The group has about 2,000 translators, who have passed its translation tests. Indian languages are well served but Africa is a big gap, with only about 15 of TWB’s translators able to deal with African languages. Africa has more than 2,000 different languages, such as Amharic, Swahili and Berber, spread across six major language families. Nigeria alone has more than 500 tongues spoken within its borders.

Until the 2010 Haiti earthquake, TWB had limited reach. But the crisis revealed not only the need for translations from thousands of aid groups that need humanitarian translations but also a critical mass of translators willing to help.

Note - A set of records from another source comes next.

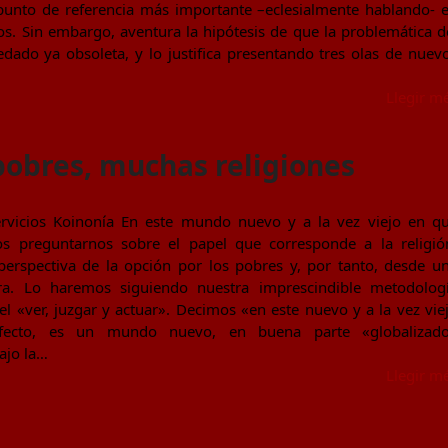
punto de referencia más importante –eclesialmente hablando- 
os. Sin embargo, aventura la hipótesis de que la problemática d
edado ya obsoleta, y lo justifica presentando tres olas de nuev
Llegir m
obres, muchas religiones
Servicios Koinonía En este mundo nuevo y a la vez viejo en q
s preguntarnos sobre el papel que corresponde a la religió
erspectiva de la opción por los pobres y, por tanto, desde u
ora. Lo haremos siguiendo nuestra imprescindible metodolog
el «ver, juzgar y actuar». Decimos «en este nuevo y a la vez vie
ecto, es un mundo nuevo, en buena parte «globalizad
ajo la…
Llegir m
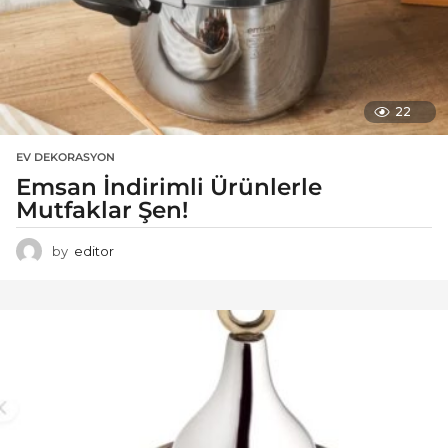
22
EV DEKORASYON
Emsan İndirimli Ürünlerle
Mutfaklar Şen!
by
editor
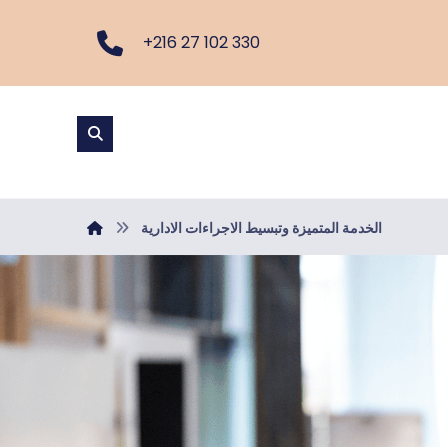
+216 27 102 330
الخدمة المتميزة وتبسيط الاجراءات الادارية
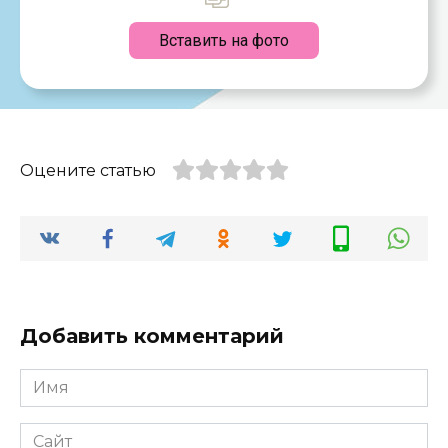
Вставить на фото
Оцените статью
Добавить комментарий
Имя
*
Сайт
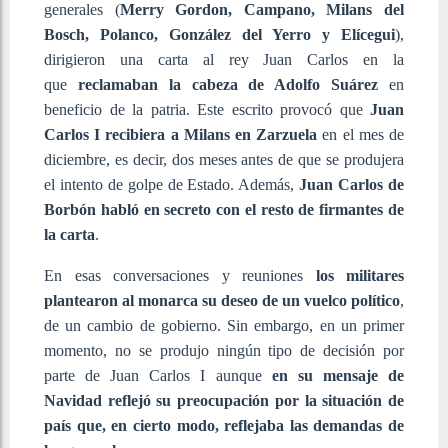
generales (
Merry Gordon, Campano, Milans del
Bosch, Polanco, González del Yerro y Elícegui
),
dirigieron una carta al rey Juan Carlos en la
que
reclamaban la cabeza de Adolfo Suárez
en
beneficio de la patria. Este escrito provocó que
Juan
Carlos I recibiera a Milans en Zarzuela
en el mes de
diciembre, es decir, dos meses antes de que se produjera
el intento de golpe de Estado. Además,
Juan Carlos de
Borbón habló en secreto con el resto de firmantes de
la carta
.
En esas conversaciones y reuniones
los militares
plantearon al monarca su deseo de un vuelco político
,
de un cambio de gobierno. Sin embargo, en un primer
momento, no se produjo ningún tipo de decisión por
parte de Juan Carlos I aunque
en su mensaje de
Navidad reflejó su preocupación por la situación de
país que, en cierto modo, reflejaba las demandas de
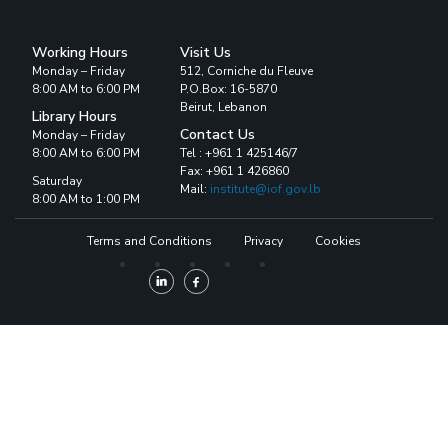
Working Hours
Visit Us
Monday – Friday
512, Corniche du Fleuve
8:00 AM to 6:00 PM
P.O.Box: 16-5870
Beirut, Lebanon
Library Hours
Contact Us
Monday – Friday
8:00 AM to 6:00 PM
Tel : +961 1 425146/7
Fax: +961 1 426860
Saturday
Mail:
institute@iof.gov.lb
8:00 AM to 1:00 PM
Terms and Conditions
Privacy
Cookies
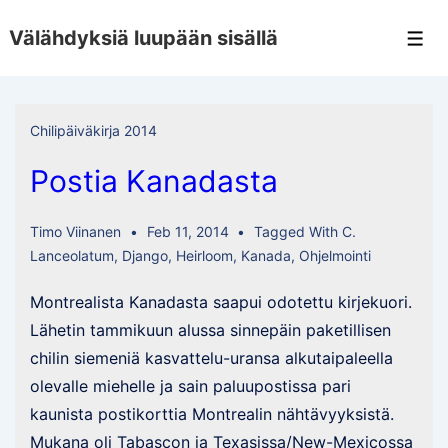
↓
Välähdyksiä luupään sisällä
Skip
Men
to
Main
Content
Chilipäiväkirja 2014
Postia Kanadasta
Timo Viinanen
Feb 11, 2014
Tagged With
C.
Lanceolatum
,
Django
,
Heirloom
,
Kanada
,
Ohjelmointi
Montrealista Kanadasta saapui odotettu kirjekuori.
Lähetin tammikuun alussa sinnepäin paketillisen
chilin siemeniä kasvattelu-uransa alkutaipaleella
olevalle miehelle ja sain paluupostissa pari
kaunista postikorttia Montrealin nähtävyyksistä.
Mukana oli Tabascon ja Texasissa/New-Mexicossa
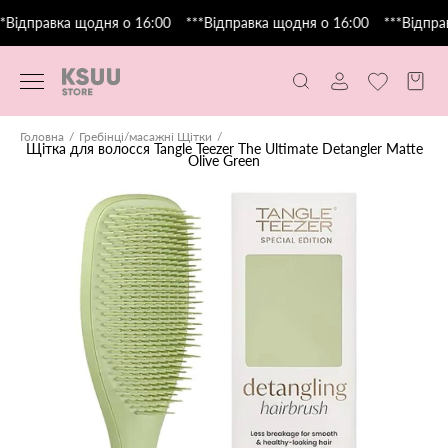
*Відправка щодня о 16:00
***Відправка щодня о 16:00
***Відправ
Головна
Гребінці/масажні Щітки
Щітка для волосся Tangle Teezer The Ultimate Detangler Matte
Olive Green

So the group created an online platform to bring the two communities together. Last year, ProZ.com, the world’s largest translator organisation, created an automated translation centre for TWB so it could broaden its reach. Approved NGOs can now post translation projects such as field reports, treatment protocols and websites. Alerts then go out to the translators in those language pairs. Those who are interested in the work of that particular NGO will take on a project, translate it, and return it to the platform for delivery. Most of the projects are picked up within 15 minutes.

Translators without Borders can easily handle projects for 100 non-profits at a time, but as its volunteer community grows, so does its capacity. Over the years, it has donated almost $3m in translation services, which means that money went towards medical supplies, vaccines, rehydration kits and more.

“We are working to build a world where knowledge doesn’t have borders,” Thicke said. “With technology, and cellphone penetration in Africa, we have the potential to spread knowledge, but no one is talking about how people are getting information even if they are connected. People die not just of disease but from a lack of knowledge on how to avoid getting sick.”